An example can be seen when weighing the pros and cons of using a pig’s organs, an animal that is considered haram or forbidden in Islam, to conduct a life-saving surgery for the patient. In such an example case study, Muslim scholars note, “Organ/tissues transplantation is considered a medical intervention that touches on the fundamental rights of the donor or the recipient” (Bakari et al. 57). To fully promote a just and ethically sound environment, these considerations should be taken into account alongside guidance of a religious figure, body, or institution that can help families make decisions based on both medically proven evidence, via the ethic of education and research, as well as precedent of adherence to common religious practices in the tradition. Within the Georgetown community, these stakeholders are present on our campus and readily available to all students, through the form of spiritual directors, chaplains, and other staff that work to engage students of different faiths in discussions surrounding ethical dilemmas. As such, it is critical to inform and engage all participants of the driving forces that influence how our community represents and encourages justice within ethical decision making, whether it pertain to the medical field or otherwise.

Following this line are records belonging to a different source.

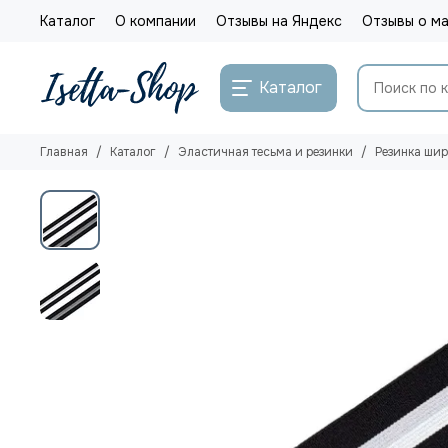
Каталог
О компании
Отзывы на Яндекс
Отзывы о ма
Каталог
Главная
Каталог
Эластичная тесьма и резинки
Резинка ши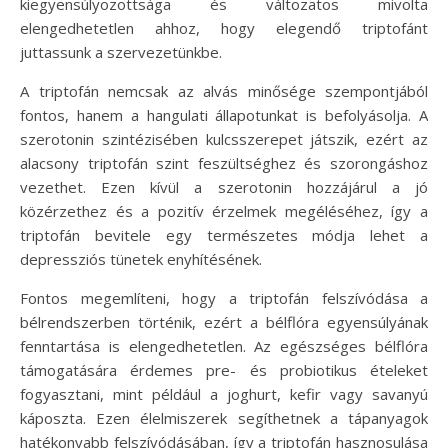
kiegyensúlyozottsága és változatos mivolta
elengedhetetlen ahhoz, hogy elegendő triptofánt
juttassunk a szervezetünkbe.
A triptofán nemcsak az alvás minősége szempontjából
fontos, hanem a hangulati állapotunkat is befolyásolja. A
szerotonin szintézisében kulcsszerepet játszik, ezért az
alacsony triptofán szint feszültséghez és szorongáshoz
vezethet. Ezen kívül a szerotonin hozzájárul a jó
közérzethez és a pozitív érzelmek megéléséhez, így a
triptofán bevitele egy természetes módja lehet a
depressziós tünetek enyhítésének.
Fontos megemlíteni, hogy a triptofán felszívódása a
bélrendszerben történik, ezért a bélflóra egyensúlyának
fenntartása is elengedhetetlen. Az egészséges bélflóra
támogatására érdemes pre- és probiotikus ételeket
fogyasztani, mint például a joghurt, kefir vagy savanyú
káposzta. Ezen élelmiszerek segíthetnek a tápanyagok
hatékonyabb felszívódásában, így a triptofán hasznosulása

Finally, the ethic of respect for life and health care integrates the previous two ethics to create a call to action between Ismaili ethics and delivery of healthcare services. This intersectionality is important because each life must be treated fairly and with dignity, particularly in an individual’s most vulnerable state of poor health, when medical illness prohibits one from carrying out activities to his fullest potential. The ethic of respect for life implies that a minority community should not have its religious rights be taken away from them due to a lack of knowledge or understanding about the faith tradition’s practices. With respect to those wishing to become health care professionals, an added ethical duty to serve the needs of the population at hand continues to preside and dictate why Ismaili ethics should be considered. For example, the AKDN ethical framework outlines, “Learning medicine…is a ‘duty of sufficiency’, which is incumbent upon, not every individual, but a sufficient number of people to serve the health needs of a community” (The Institute of Ismaili Studies, 4). In this, it is important to note that this ethic does not advocate for Ismaili Muslims to exclusively learn medicine and serve those in their community, but rather it acknowledges that all people who distinguish themselves to learning about medicine and engaging in the health care system immediately commit to serving the health care needs of the community in which they belong.